🤖 AI Summary
To address “fusion degradation”—a critical issue in multimodal object detection (MMOD) arising from weakened unimodal representation capacity—this paper proposes the M²D-LIF framework, which rethinks MMOD from a unimodal learning perspective. We introduce the first linear-probe-based quantitative evaluation method to assess unimodal representation capability. To strengthen unimodal feature learning, we design Mono-Modality Distillation (M²D), a novel distillation mechanism that enhances modality-specific feature discriminability. Furthermore, we propose Local Illumination-aware Fusion (LIF), a lightweight and robust RGB–IR feature fusion strategy that adaptively integrates complementary cues under varying illumination conditions. Evaluated on three mainstream MMOD benchmarks, M²D-LIF significantly mitigates fusion degradation and achieves comprehensive performance gains over existing state-of-the-art methods, setting new benchmarks in both accuracy and efficiency.
📝 Abstract
Multi-Modal Object Detection (MMOD), due to its stronger adaptability to various complex environments, has been widely applied in various applications.
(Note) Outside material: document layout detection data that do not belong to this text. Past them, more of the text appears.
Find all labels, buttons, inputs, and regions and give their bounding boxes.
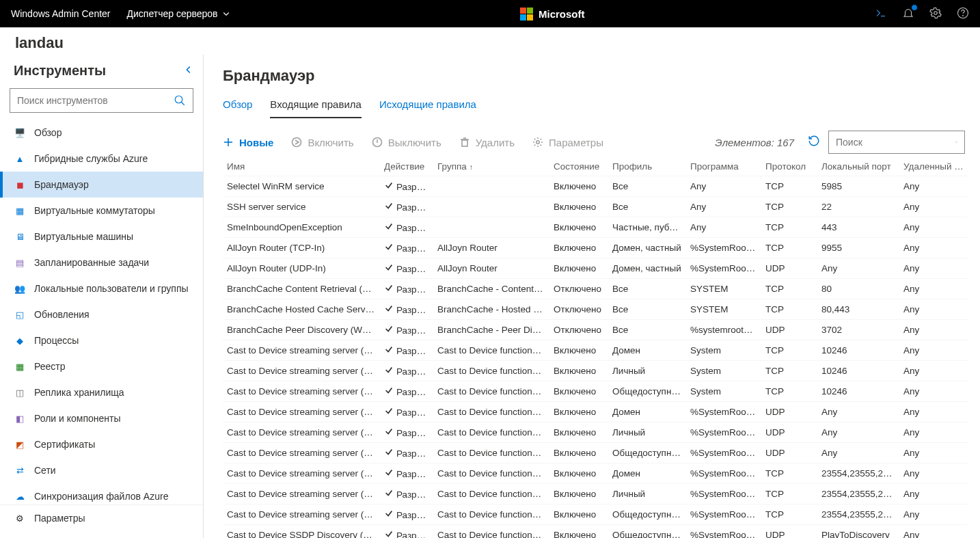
powershell-icon[interactable] [875,7,887,21]
cell-program: SYSTEM [686,279,761,299]
table-row[interactable]: Cast to Device streaming server (RTSP… Р… [223,484,968,505]
column-header[interactable]: Удаленный порт [899,157,968,176]
settings-button[interactable]: Параметры [532,137,603,148]
check-icon [384,324,394,334]
table-row[interactable]: AllJoyn Router (UDP-In) Разре… AllJoyn R… [223,258,968,279]
collapse-sidebar-icon[interactable] [184,65,193,77]
column-header[interactable]: Имя [223,157,380,176]
tab[interactable]: Исходящие правила [379,98,476,118]
table-row[interactable]: Cast to Device streaming server (RTCP… Р… [223,402,968,422]
sidebar-item[interactable]: ▦ Реестр [0,353,203,379]
table-row[interactable]: Cast to Device streaming server (RTSP… Р… [223,505,968,525]
table-search-input[interactable] [836,137,955,148]
cell-rport: Any [899,422,968,443]
refresh-icon[interactable] [808,135,820,150]
cell-profile: Общедоступные [608,443,686,463]
sidebar-item[interactable]: ◆ Процессы [0,327,203,353]
table-row[interactable]: Cast to Device streaming server (HTTP… Р… [223,361,968,381]
cell-action: Разре… [380,463,433,484]
table-row[interactable]: Cast to Device SSDP Discovery (UDP-In) Р… [223,525,968,539]
cell-rport: Any [899,258,968,279]
check-icon [384,365,394,375]
tab[interactable]: Обзор [223,98,252,118]
product-name[interactable]: Windows Admin Center [11,8,111,19]
tool-search-input[interactable] [17,95,174,106]
sidebar-item[interactable]: ☁ Синхронизация файлов Azure [0,483,203,505]
cell-action: Разре… [380,320,433,340]
tool-search[interactable] [10,88,193,113]
microsoft-logo-icon [520,8,533,21]
table-row[interactable]: Cast to Device streaming server (RTCP… Р… [223,443,968,463]
table-row[interactable]: BranchCache Peer Discovery (WSD-In) Разр… [223,320,968,340]
cell-profile: Домен, частный [608,238,686,258]
sidebar-item[interactable]: ▤ Запланированные задачи [0,250,203,275]
table-search[interactable] [828,131,965,154]
cell-rport: Any [899,238,968,258]
cell-group: Cast to Device functionality [433,422,549,443]
cell-state: Включено [549,505,608,525]
sidebar-item[interactable]: 🖥 Виртуальные машины [0,224,203,250]
tab[interactable]: Входящие правила [270,98,362,118]
svg-line-5 [181,102,185,105]
delete-button[interactable]: Удалить [459,137,515,148]
table-row[interactable]: SSH server service Разре… Включено Все A… [223,197,968,217]
chevron-down-icon [222,10,230,18]
sidebar-item-label: Сети [34,465,56,476]
cell-name: Cast to Device streaming server (HTTP… [223,361,380,381]
table-row[interactable]: AllJoyn Router (TCP-In) Разре… AllJoyn R… [223,238,968,258]
new-button[interactable]: Новые [223,137,273,148]
brand-text: Microsoft [539,8,585,20]
cell-action: Разре… [380,258,433,279]
cell-name: Cast to Device streaming server (HTTP… [223,340,380,361]
sidebar-item[interactable]: ◫ Реплика хранилища [0,379,203,405]
disable-button[interactable]: Выключить [372,137,441,148]
sidebar-item[interactable]: ◱ Обновления [0,301,203,327]
column-header[interactable]: Протокол [761,157,817,176]
table-row[interactable]: Cast to Device streaming server (RTSP… Р… [223,463,968,484]
column-header[interactable]: Профиль [608,157,686,176]
notification-badge [911,4,918,11]
delete-button-label: Удалить [476,137,515,148]
cell-action: Разре… [380,422,433,443]
table-row[interactable]: SmeInboundOpenException Разре… Включено … [223,217,968,238]
sidebar-item[interactable]: ⇄ Сети [0,457,203,483]
cell-lport: 23554,23555,23556 [817,484,899,505]
tool-icon: ◩ [14,438,26,450]
table-row[interactable]: Cast to Device streaming server (HTTP… Р… [223,340,968,361]
sidebar-item[interactable]: ◧ Роли и компоненты [0,405,203,431]
cell-state: Включено [549,443,608,463]
sidebar-item[interactable]: ◩ Сертификаты [0,431,203,457]
column-header[interactable]: Состояние [549,157,608,176]
page-title: Брандмауэр [223,67,980,85]
cell-state: Включено [549,402,608,422]
cell-state: Включено [549,176,608,197]
sidebar-item-label: Обзор [34,127,62,138]
cell-lport: 80,443 [817,299,899,320]
cell-action: Разре… [380,381,433,402]
notifications-icon[interactable] [902,7,914,21]
table-row[interactable]: Cast to Device streaming server (RTCP… Р… [223,422,968,443]
sidebar-item-label: Брандмауэр [34,179,89,190]
settings-icon[interactable] [929,7,942,21]
sidebar-item-settings[interactable]: ⚙ Параметры [0,505,203,531]
table-row[interactable]: BranchCache Hosted Cache Server (H… Разр… [223,299,968,320]
table-row[interactable]: Selectel WinRM service Разре… Включено В… [223,176,968,197]
cell-action: Разре… [380,484,433,505]
sidebar-item[interactable]: ▲ Гибридные службы Azure [0,146,203,172]
cell-protocol: UDP [761,320,817,340]
sidebar-item[interactable]: 🖥️ Обзор [0,120,203,146]
sidebar-item[interactable]: 👥 Локальные пользователи и группы [0,275,203,301]
cell-protocol: TCP [761,299,817,320]
cell-profile: Общедоступные [608,381,686,402]
connection-type-menu[interactable]: Диспетчер серверов [127,8,230,19]
column-header[interactable]: Группа↑ [433,157,549,176]
sidebar-item[interactable]: ▦ Виртуальные коммутаторы [0,198,203,224]
table-row[interactable]: Cast to Device streaming server (HTTP… Р… [223,381,968,402]
table-row[interactable]: BranchCache Content Retrieval (HTTP-… Ра… [223,279,968,299]
sidebar-item[interactable]: ◼ Брандмауэр [0,172,203,198]
column-header[interactable]: Программа [686,157,761,176]
column-header[interactable]: Локальный порт [817,157,899,176]
enable-button[interactable]: Включить [291,137,353,148]
column-header[interactable]: Действие [380,157,433,176]
help-icon[interactable] [957,7,969,21]
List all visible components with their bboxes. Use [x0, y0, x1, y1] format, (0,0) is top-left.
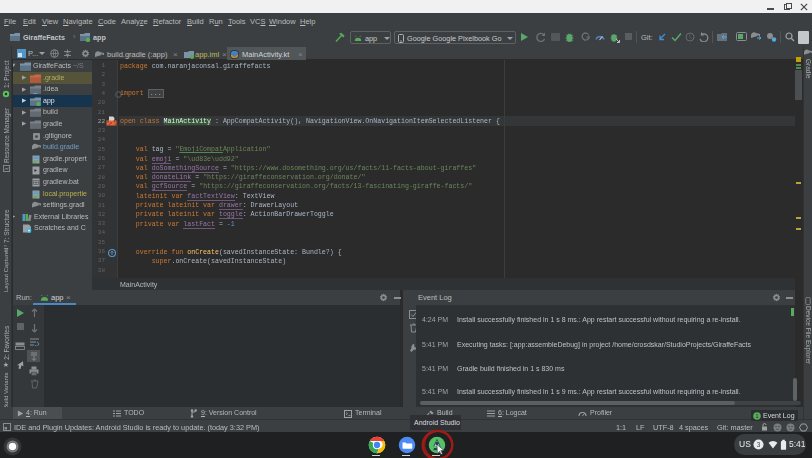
- svg-text:1: 1: [755, 413, 758, 419]
- svg-text:3: 3: [757, 441, 761, 448]
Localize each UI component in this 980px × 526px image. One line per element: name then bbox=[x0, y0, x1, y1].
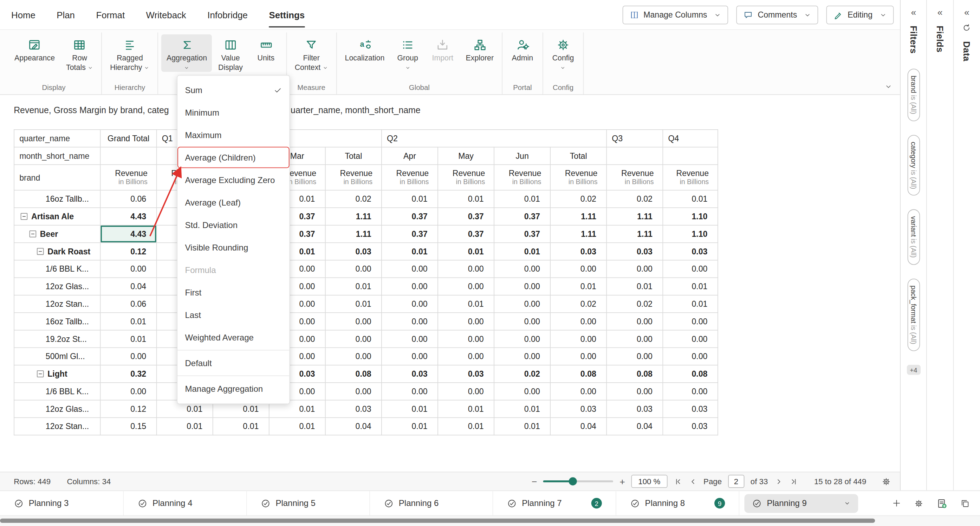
value-cell[interactable]: 0.37 bbox=[382, 225, 438, 243]
value-cell[interactable]: 0.00 bbox=[100, 383, 156, 400]
value-cell[interactable]: 0.01 bbox=[382, 243, 438, 261]
value-cell[interactable]: 0.01 bbox=[494, 418, 550, 435]
value-cell[interactable]: 0.01 bbox=[438, 295, 494, 313]
value-cell[interactable]: 0.01 bbox=[438, 418, 494, 435]
value-cell[interactable]: 0.00 bbox=[438, 348, 494, 365]
value-cell[interactable]: 1.10 bbox=[663, 208, 718, 225]
value-cell[interactable]: 0.03 bbox=[663, 400, 718, 418]
appearance-button[interactable]: Appearance bbox=[10, 35, 60, 64]
zoom-slider[interactable] bbox=[543, 477, 613, 486]
value-cell[interactable]: 0.01 bbox=[663, 190, 718, 208]
value-cell[interactable]: 0.02 bbox=[550, 295, 606, 313]
next-page-button[interactable] bbox=[774, 477, 783, 486]
export-report-icon[interactable] bbox=[936, 497, 947, 509]
value-cell[interactable]: 0.01 bbox=[100, 313, 156, 330]
quarter-header-q4[interactable]: Q4 bbox=[663, 130, 718, 147]
value-cell[interactable]: 0.00 bbox=[550, 348, 606, 365]
menu-settings[interactable]: Settings bbox=[269, 0, 305, 30]
value-cell[interactable]: 1.11 bbox=[550, 225, 606, 243]
admin-button[interactable]: Admin bbox=[506, 35, 539, 64]
value-cell[interactable]: 0.00 bbox=[663, 260, 718, 278]
filter-pill-variant[interactable]: variant is (All) bbox=[907, 210, 920, 265]
value-cell[interactable]: 0.00 bbox=[382, 330, 438, 348]
value-cell[interactable]: 0.01 bbox=[382, 418, 438, 435]
row-header-cell[interactable]: Dark Roast bbox=[14, 243, 100, 261]
collapse-toggle-icon[interactable] bbox=[37, 370, 44, 377]
menu-item-std-deviation[interactable]: Std. Deviation bbox=[177, 214, 289, 236]
value-cell[interactable]: 0.01 bbox=[100, 330, 156, 348]
value-cell[interactable]: 0.01 bbox=[438, 400, 494, 418]
value-cell[interactable]: 0.32 bbox=[100, 365, 156, 383]
value-cell[interactable]: 0.02 bbox=[494, 365, 550, 383]
value-cell[interactable]: 0.00 bbox=[382, 260, 438, 278]
selected-cell[interactable]: 4.43 bbox=[100, 225, 156, 243]
value-cell[interactable]: 0.01 bbox=[663, 278, 718, 295]
value-cell[interactable]: 0.00 bbox=[100, 260, 156, 278]
tab-planning-7[interactable]: Planning 72 bbox=[493, 491, 616, 515]
value-cell[interactable]: 0.01 bbox=[157, 418, 213, 435]
value-cell[interactable]: 0.00 bbox=[663, 330, 718, 348]
value-cell[interactable]: 0.00 bbox=[606, 260, 663, 278]
active-tab-planning-9[interactable]: Planning 9 bbox=[744, 494, 858, 512]
menu-item-maximum[interactable]: Maximum bbox=[177, 124, 289, 146]
menu-item-sum[interactable]: Sum bbox=[177, 79, 289, 101]
row-header-cell[interactable]: 16oz Tallb... bbox=[14, 313, 100, 330]
zoom-out-button[interactable]: − bbox=[531, 476, 537, 487]
row-header-cell[interactable]: 500ml Gl... bbox=[14, 348, 100, 365]
tab-planning-3[interactable]: Planning 3 bbox=[0, 491, 123, 515]
row-header-cell[interactable]: 1/6 BBL K... bbox=[14, 383, 100, 400]
menu-item-average-children[interactable]: Average (Children) bbox=[177, 146, 289, 168]
value-cell[interactable]: 0.03 bbox=[663, 243, 718, 261]
value-cell[interactable]: 0.00 bbox=[382, 295, 438, 313]
copy-sheets-icon[interactable] bbox=[960, 498, 970, 508]
localization-button[interactable]: aLocalization bbox=[340, 35, 389, 64]
menu-home[interactable]: Home bbox=[11, 0, 35, 30]
value-cell[interactable]: 0.00 bbox=[382, 278, 438, 295]
menu-format[interactable]: Format bbox=[96, 0, 125, 30]
value-cell[interactable]: 0.01 bbox=[550, 278, 606, 295]
expand-data-icon[interactable]: « bbox=[964, 7, 969, 17]
value-cell[interactable]: 0.00 bbox=[494, 330, 550, 348]
value-cell[interactable]: 0.00 bbox=[382, 383, 438, 400]
measure-header[interactable]: Revenuein Billions bbox=[438, 164, 494, 190]
value-cell[interactable]: 0.06 bbox=[100, 295, 156, 313]
ribbon-collapse-icon[interactable] bbox=[885, 83, 892, 91]
measure-header[interactable]: Revenuein Billions bbox=[606, 164, 663, 190]
fields-panel-title[interactable]: Fields bbox=[935, 25, 945, 53]
value-cell[interactable]: 0.37 bbox=[438, 225, 494, 243]
value-cell[interactable]: 0.00 bbox=[438, 313, 494, 330]
value-cell[interactable]: 0.37 bbox=[494, 225, 550, 243]
import-button[interactable]: Import bbox=[426, 35, 460, 64]
value-cell[interactable]: 0.00 bbox=[494, 313, 550, 330]
value-cell[interactable]: 0.03 bbox=[325, 243, 382, 261]
row-header-cell[interactable]: 12oz Stan... bbox=[14, 295, 100, 313]
value-cell[interactable]: 0.01 bbox=[382, 190, 438, 208]
row-header-cell[interactable]: 19.2oz St... bbox=[14, 330, 100, 348]
tab-planning-6[interactable]: Planning 6 bbox=[369, 491, 492, 515]
value-cell[interactable]: 0.02 bbox=[325, 190, 382, 208]
value-cell[interactable]: 0.00 bbox=[550, 383, 606, 400]
value-cell[interactable]: 0.03 bbox=[550, 243, 606, 261]
value-cell[interactable]: 0.08 bbox=[325, 365, 382, 383]
units-button[interactable]: Units bbox=[249, 35, 283, 64]
value-cell[interactable]: 0.01 bbox=[494, 243, 550, 261]
value-cell[interactable]: 1.11 bbox=[606, 225, 663, 243]
tab-planning-4[interactable]: Planning 4 bbox=[123, 491, 246, 515]
value-cell[interactable]: 0.00 bbox=[494, 348, 550, 365]
menu-item-weighted-average[interactable]: Weighted Average bbox=[177, 326, 289, 348]
value-cell[interactable]: 0.00 bbox=[663, 313, 718, 330]
value-cell[interactable]: 0.03 bbox=[438, 365, 494, 383]
row-header-cell[interactable]: 16oz Tallb... bbox=[14, 190, 100, 208]
more-filters-badge[interactable]: +4 bbox=[907, 365, 920, 375]
menu-item-average-leaf[interactable]: Average (Leaf) bbox=[177, 191, 289, 214]
measure-header[interactable]: Revenuein Billions bbox=[382, 164, 438, 190]
value-cell[interactable]: 0.02 bbox=[606, 295, 663, 313]
measure-header[interactable]: Revenuein Billions bbox=[663, 164, 718, 190]
month-header[interactable] bbox=[606, 147, 663, 165]
month-header[interactable]: Apr bbox=[382, 147, 438, 165]
value-cell[interactable]: 1.11 bbox=[606, 208, 663, 225]
value-cell[interactable]: 0.00 bbox=[550, 313, 606, 330]
value-cell[interactable]: 0.00 bbox=[325, 348, 382, 365]
row-header-cell[interactable]: Artisan Ale bbox=[14, 208, 100, 225]
horizontal-scrollbar-thumb[interactable] bbox=[0, 519, 875, 523]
Extensive research is dedicated to the RGB-IR object detection, primarily focusing on how to integrate complementary features from RGB-IR modalities. However, they neglect the mono-modality insufficient learning problem that the decreased feature extraction capability in multi-modal joint learning. This leads to an unreasonable but prevalent phenomenon--Fusion Degradation, which hinders the performance improvement of the MMOD model. Motivated by this, in this paper, we introduce linear probing evaluation to the multi-modal detectors and rethink the multi-modal object detection task from the mono-modality learning perspective. Therefore, we construct an novel framework called M$^2$D-LIF, which consists of the Mono-Modality Distillation (M$^2$D) method and the Local Illumination-aware Fusion (LIF) module. The M$^2$D-LIF framework facilitates the sufficient learning of mono-modality during multi-modal joint training and explores a lightweight yet effective feature fusion manner to achieve superior object detection performance. Extensive experiments conducted on three MMOD datasets demonstrate that our M$^2$D-LIF effectively mitigates the Fusion Degradation phenomenon and outperforms the previous SOTA detectors.